Périmètres de décision : les définir avec vos managers | La ScaleZone [O12]

August 17, 20269 min read

Vos managers vous demandent encore de réaliser des arbitrages que vous rêvez de ne plus voir passer par vous, et pourtant, dès que l'un d'eux tranche seul, des questions de périmètre interne se posent. C'est une contradiction pour beaucoup de dirigeants de PME : vous voulez des managers autonomes, mais la frontière entre ce qu'ils peuvent décider et ce qui doit remonter n'a jamais été posée noir sur blanc. Résultat, chacun devine, des questions sans réponses sont posées et, dans le doute, tout revient sur votre bureau tensions à l'appui.

Définir des périmètres de décision, c'est poser cette frontière une bonne fois pour toute, et la poser avec vos managers plutôt que dans votre coin. C'est aussi et surtout l'un des chantiers les plus concrets pour qu'une entreprise avance sans que son dirigeant soit le passage obligé de chaque décision.
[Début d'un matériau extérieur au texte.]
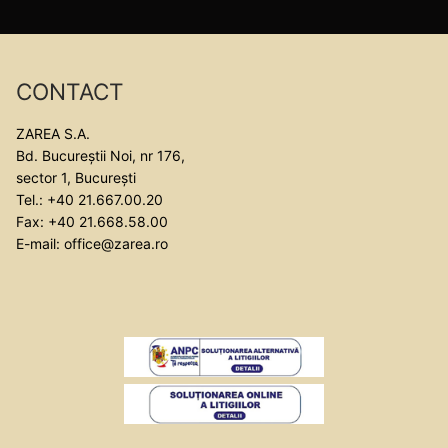
CONTACT
ZAREA S.A.
Bd. Bucureștii Noi, nr 176,
sector 1, București
Tel.: +40 21.667.00.20
Fax: +40 21.668.58.00
E-mail: office@zarea.ro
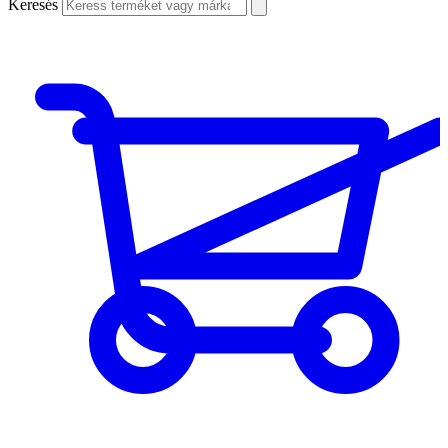
Keresés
Dans cet article, vous allez découvrir :

  • Ce qu'est vraiment un périmètre de décision, en langage simple
  • Pourquoi les définir avec vos managers change tout par rapport à les imposer
  • Comment tracer la frontière entre ce qu'un manager décide seul et ce qui remonte
  • Comment ancrer ces périmètres pour qu'ils tiennent dans la durée
  • En quoi des périmètres clairs augmentent la valeur de votre entreprise

Ces sujets sont pertinents pour la grande majorité des dirigeants de PME établies. Les ignorer, c'est rester le goulot par lequel passe chaque arbitrage, même le plus banal. La bonne nouvelle, c'est que ce chantier se mène manager par manager, sans grand-messe. On s'y met ?

Qu'est-ce qu'un périmètre de décision, concrètement ?

Pour commencer, posons une définition simple, en langage de tous les jours. Un périmètre de décision, c'est la zone à l'intérieur de laquelle un manager décide seul (et rend des comptes), sans avoir à vous demander votre feu vert. En termes de gouvernance et de valorisation d'entreprise, c'est un socle majeur permettant de déléguer sans avoir l'impression de perdre le contrôle. Mais au quotidien, c'est aussi une frontière claire qui dit à chacun : 'jusqu'ici, tu avances sans moi, au-delà, on en parle ensemble'.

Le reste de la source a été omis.